Les 42 kilomètres suivants en direction de l’estuaire ? Plus rien, pas la moindre trace d’un bridge avant le Queen Elizabeth construit en 1991 à Dartford dans le comté du Kent, soit une ville même pas rattachée au Grand Londres.
Pont de l’ascension
De l’hégémonie romaine à l’ère victorienne en passant par les invasions normandes et la guerre de Cent Ans, le pont a toujours été symbole de richesse et de puissance. Au XXIe siècle, « cette liaison de transport est devenue un levier de prospérité pour les quartiers défavorisés, créant des corridors économiques et contribuant à rééquilibrer la croissance économique », déclare Brian Duguid, responsable des résultats sociaux pour les ponts et les structures civiles du bureau d’études Mott MacDonald.
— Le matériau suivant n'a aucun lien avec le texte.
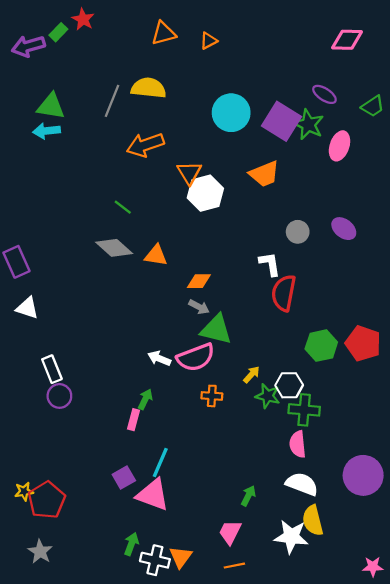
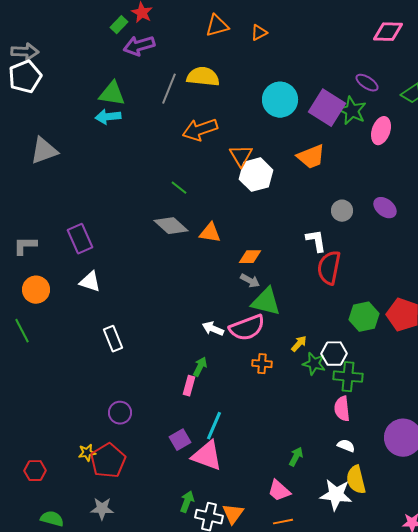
purple arrow: (28, 46) -> (139, 46), moved
purple circle: (59, 396) -> (120, 413), moved
white semicircle: (302, 484) -> (346, 446), size x0.6
pink trapezoid: (230, 532) -> (279, 491), turned -75
gray star: (40, 552) -> (102, 509), turned -30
Preuve en est, à l’est de Londres, où les ponts ne se comptent même pas sur un doigt, la seule grande zone d’activité économique le long de la Tamise reste Canary Wharf, la deuxième City, façonnée au début des années 1980 sur les ruines des anciens docks. Autour d’elle, les rives orientales demeurent figées dans leur héritage industriel. Leur essor a en effet été freiné par l’absence de ponts et d’infrastructures nécessaires au développement.

Les bords de la Tamise à l’ouest, eux, concentrent les sièges politiques, les institutions financières et les quartiers résidentiels aisés. Ce déséquilibre spatial se transforme alors en déséquilibre social : qualité de vie, taux de chômage, accès aux services, à la santé, l’éducation. Comme le souligne Robin Hickman, professeur de transport et de planification à l’University College London, « un pont touche aussi à la justice sociale. Cette infrastructure stimule l’économie locale, crée des emplois et améliore la qualité de vie des habitants ».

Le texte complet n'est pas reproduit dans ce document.